Wednesday, May 17, 2006

It's a very unfortunate coincidence that a female Canadian Soldier has died in combat on the same day parliament votes on whether to extend Canada's presence in Afghanistan.

I believe that the majority of opinion on this issue is similar to that of a caller on the radio who said, he was for the idea that the troops should be pulled out, while also being against it because of the positive work our military has done in Afghanistan.

The Canadian military and the rest of the coalition forces should remain in Afghanistan for as long as it takes to bring peace to the country. Until the Afghan Government is able to run on its own and the threat of the Taliban and other violent opposition is eliminated, there should be absolutely no plans to remove our soldiers. If the troops are taken out then the so-called "enemy" that our soldiers face, will have an excellent advantage to take control and Afghanistan will be right back where it started five years ago.

What needs to be understood is that a structure of a nation does not change overnight; nor does it change in a year or two. The United States is finding that out the hard way with Iraq. Bringing peace and freedom to Afghanistan has to be a long-term commitment. It takes time, it takes patience and unfortunately, it takes sacrifice.

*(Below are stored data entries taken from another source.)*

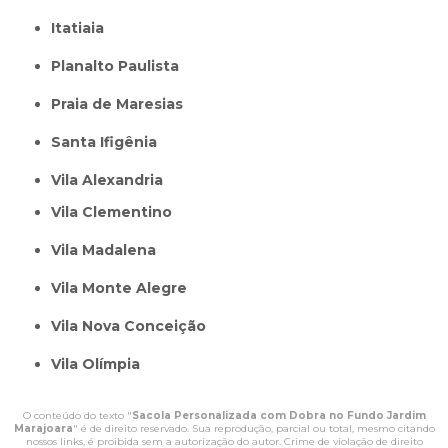
itatiaia
Planalto Paulista
Praia de Maresias
Santa Ifigênia
Vila Alexandria
Vila Clementino
Vila Madalena
Vila Monte Alegre
Vila Nova Conceição
Vila Olímpia
O conteúdo do texto "
Sacola Personalizada com Dobra no Fundo Jardim
Marajoara
" é de direito reservado. Sua reprodução, parcial ou total, mesmo citando
nossos links, é proibida sem a autorização do autor. Crime de violação de direito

The Canadian public is also aware that there is a strong group of afghans who do not like the sight of foreign soldiers patrolling their streets or any form of occupation. One can certainly not blame the people of Afghanistan if they choose to take this stance. Therefore, what needs to remembered is that in politics, there is never a "perfect" or "correct" solution. Every political resolution will always have its opposition and consequences. It is essentially, the lesser of many evils. Afghanistan might not like foreign occupation. However, it is better then certain alternatives.

Regardless, any decision made about the Canadian Armed Forces in Afghanistan needs to be fully evaluated and cannot be rushed.

*Normally, the journalist in me usually sits on the fence. However, there are some issues where I turn into a commentator. If you disagree with what I just wrote, that's totally cool.

The Hek


Blake said...

A very cogent and intelligent anaylsis, my friend! It's like you're reading my mind... I am in complete agreement with your position.

We made a commitment to help the Afghan people rebuild; we should see it through to the end, however long it may take. Our brave men and women in the Canadian Forces are fully aware of the risks they're taking every day when they put on the uniform. They know full well they might die in service of their country; that they go out and put themselves in the line of fire anyway is a remarkable testament to their valour and integrity. That's the definition of a hero, in my opinion.

Losing them in combat is tragic, yes, but often necessary for the greater good. This is war, folks - unfortunately, soldiers die in war. That's been a universal constant for thousands of years, and will most likely remain so for thousands more...

We mourn our dead heroes. Let their sacrifice remind us of the cost of freedom, both for ourselves and for Afghanistan.

Stay the course, Canada!

Billy Ruffian said...

Please return to Ottawa this summer for a visit. We can talk about it then.